Telephone loudspeaker

A speakerphone is a telephone with a microphone and loudspeaker provided separately from those in the handset. This device allows multiple persons to participate in a conversation. The loudspeaker broadcasts the voice or voices of those on the other end of the telephone line, while the microphone captures all voices of those using the speakerphone. The term speakerphone is also sometimes used for loudspeaker, as in "put it on speakerphone".

Many telephones have an integrated speakerphone function which can be activated by pushing a single button. This button transfers the sound input and output from the handset to the ambient microphone and loudspeaker. Devices designed specifically for speakerphone use often have multiple microphone inputs arranged radially around the device to maximize sound input, such as may occur around a conference table. The most sophisticated units allow the connection of additional satellite microphones that can be placed some distance from the main unit.

==Types of speakerphones==
Speakerphones may be broadly divided into two classes of Duplex:
- Half-duplex
- Full-duplex

Half-duplex speakerphones allow sound to travel only in one direction at a time, either: 1) into the speakerphone from the telephone line and out of its internal speaker to its user, or 2) from its user, into the microphone, and out through the telephone line. While the users of the speakerphone are speaking, the phone only transmits sound to the telephone line; its internal speaker is cut off and no sound arriving from the telephone line can be heard by the user. While the user of the speakerphone is quiet, the speakerphone only receives sound from the telephone line and its internal speaker broadcasts that sound to its user. There is a very definite, noticeable switching action each time the phone "changes directions" and a cough or other transient noise in the room may interrupt incoming sound from the far end of the telephone connection.

Full-duplex speakerphones are able to transmit and receive simultaneously and there is no discernible change of transmission direction. These phones are much more complicated and often employ sophisticated digital signal processing algorithms to sort out the incoming sound and the sound in the room for echo cancellation. Their cost is also higher than for a half-duplex speakerphone.

==Speakerphone setup==
Many modern speakerphones must first be calibrated to the acoustic characteristics of the room in which they will be used. During this calibration phase, they may make a variety of noises including ascending tones or chiming sounds. This calibration may be automatic or manually invoked by the user, and it may need to be repeated if the speakerphone is relocated within the room. A failure to be properly calibrated can be indicated by the occurrence of echoing, ringing sounds, or feedback.

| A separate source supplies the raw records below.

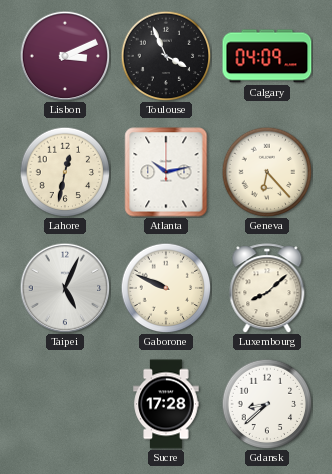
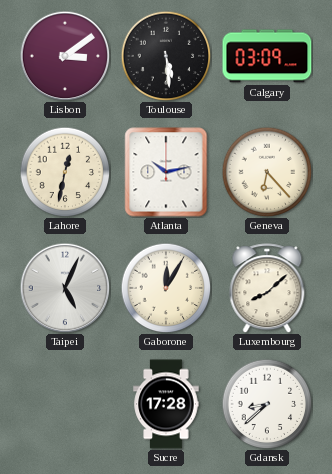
Lisbon: 3:11 -> 3:09
Toulouse: 3:56 -> 5:29
Calgary: 04:09 -> 03:09
Gaborone: 9:49 -> 12:05
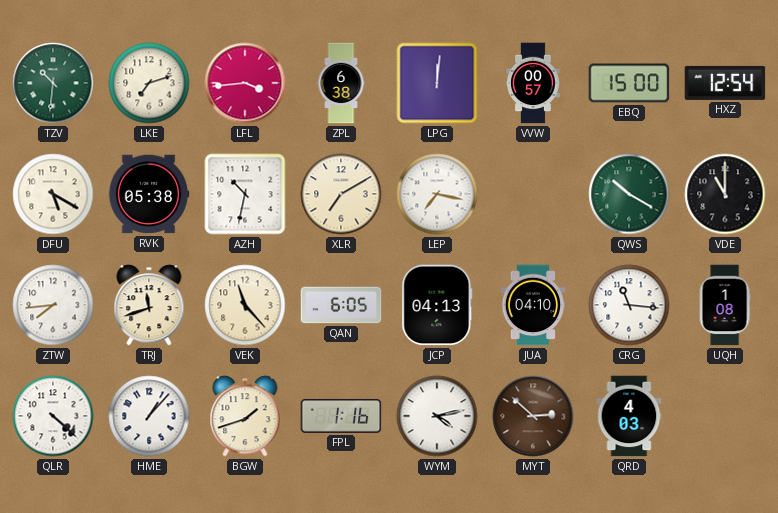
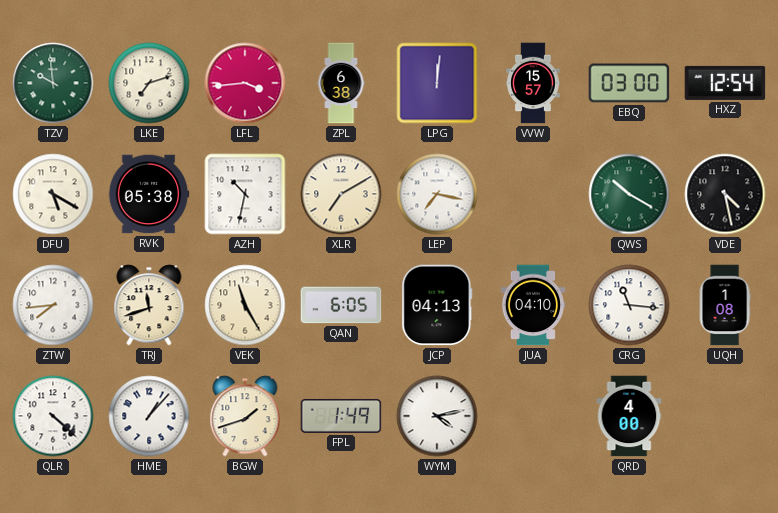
TZV: 10:31 -> 9:59
VVW: 00:57 -> 15:57
EBQ: 15:00 -> 03:00
VDE: 11:00 -> 4:28
VEK: 11:23 -> 11:25
FPL: 1:16 -> 1:49
MYT: 2:52 -> none
QRD: 4:03 -> 4:00
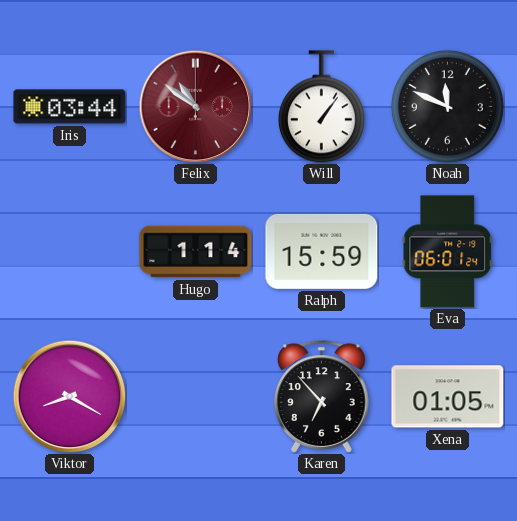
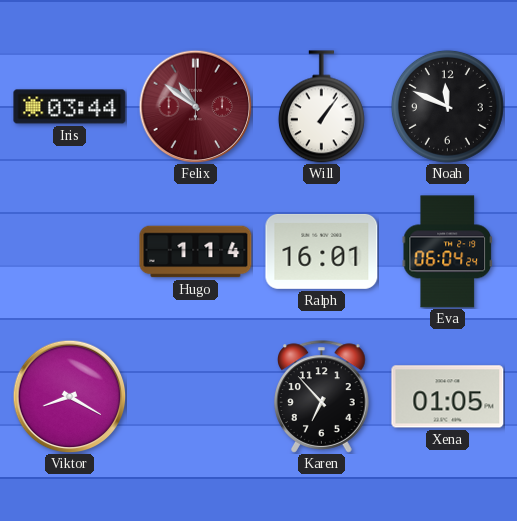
Ralph: 15:59 -> 16:01
Eva: 06:01 -> 06:04
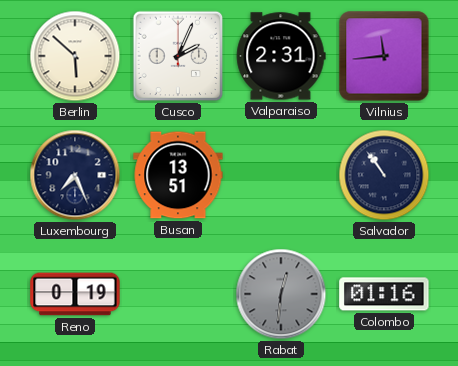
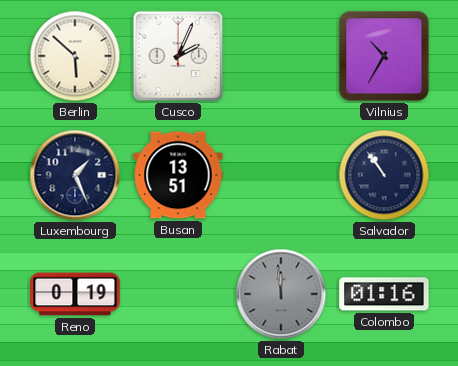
Valparaiso: 2:31 -> none
Vilnius: 11:44 -> 10:35
Luxembourg: 7:26 -> 1:26
Rabat: 12:31 -> 11:59
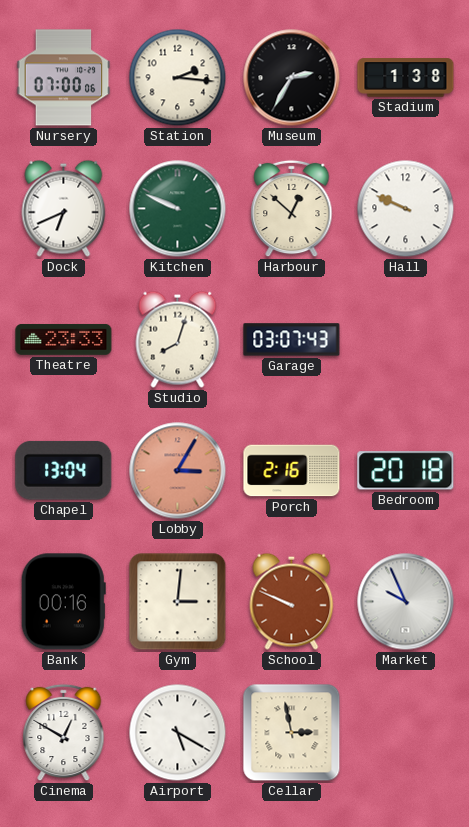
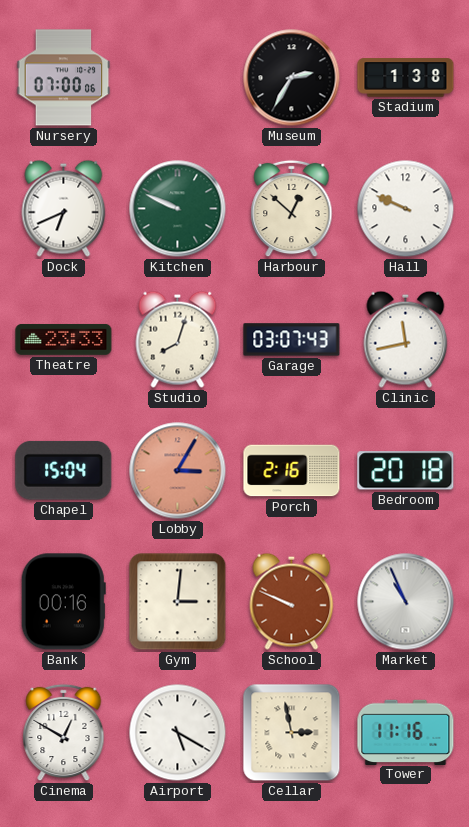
Station: 2:16 -> none
Clinic: none -> 11:43
Chapel: 13:04 -> 15:04
Market: 9:56 -> 10:56
Tower: none -> 11:16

==Handset vs. base speakerphone==
Many cordless telephones have a handset speakerphone as well as a base speakerphone. The handset speakerphone allows hands free conversations away from the base unit. The base speakerphone is located in the base unit. The user must be at the base unit, but still gets the added benefits of having hands free conversations. Most base speakerphones have a secondary keypad for dialing calls on the base unit.